Great, I would love to sit and be fucking interrogated by you. “This water tastes like a swimming pool,” Aquilla alleged as she sat and stared at the water in the glass.

Liz smiled and picked up her phone. “City water,” she guaranteed. It always tasted like there was bleach or something in it. On days when they treated it, you couldn’t stand to smell it, let alone drink it.

“Hey, we just got to the store. Seri here had to lose the press on the back roads,” Manny answered, smiling at Seri or Sarah, whatever her name was. He was going to ask her about that.

Seri smiled back. What the hell? Was she attracted to Quill’s dad? Oh, for God’s sake. This wasn’t good. He needed to go back to New York.

“Can you pick Shel__ Aquilla up some bottled water?”

Aquilla smiled at her correction. She knew she was trying. It wasn’t that at all. It wasn’t any of them. She just didn’t fit in with their family.

“Yeah, sure. Anything else?”

“No. That should do it.”

“Thank you,” Aquilla said. “You can meet your friend tonight. I’m fine.”

“You may be okay with that, but I promise you, your dad wouldn’t be. Manny would be pretty mad if I did that, and it would turn into a big argument I’m sure of it.”

“But I heard you tell whoever you were talking to that you needed to see him. You should see him.”

“Maybe it was a her,” Liz teasingly replied.

“Maybe, but what mother in her right mind would name her daughter Connor?”

“I did say that, didn’t I?”

Aquilla nodded with a weak smile. “You should go, Seri will be here with me. Do you love him?” What? Where the hell did that come from? You don’t care, remember?

Liz smiled. “It’s complicated. Do you love Julius?”

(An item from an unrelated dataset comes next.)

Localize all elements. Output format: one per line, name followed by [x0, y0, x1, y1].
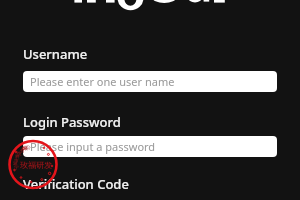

“It’s complicated,” Quill replied.

Liz laughed. “I think I do, but I haven’t really allowed myself to be happy since the day you were taken. I didn’t think I deserved to be happy. I was always afraid that you were either dead or being abused. I never let myself think that you were safe and happy.”

“I was, I was happy and I always had everything that I needed and more.”

“Can we talk about your relationship with Julius?” Liz wasn’t sure why she was having such a hard time with that part. She was sure that he had been doing things with her the whole time she was growing up. He had to, none of it made any sense.

“What about him?”

“I’m just having a hard time trying to figure out how you can love a man that kidnapped you.”

Aquilla was trying to hold it together. She wanted to yell at her and tell her she didn’t know shit about anything. “Are you talking about my father or Julius?”

“He’s not your___.” Liz stopped. She couldn’t say that. “Both, I guess,” she rephrased.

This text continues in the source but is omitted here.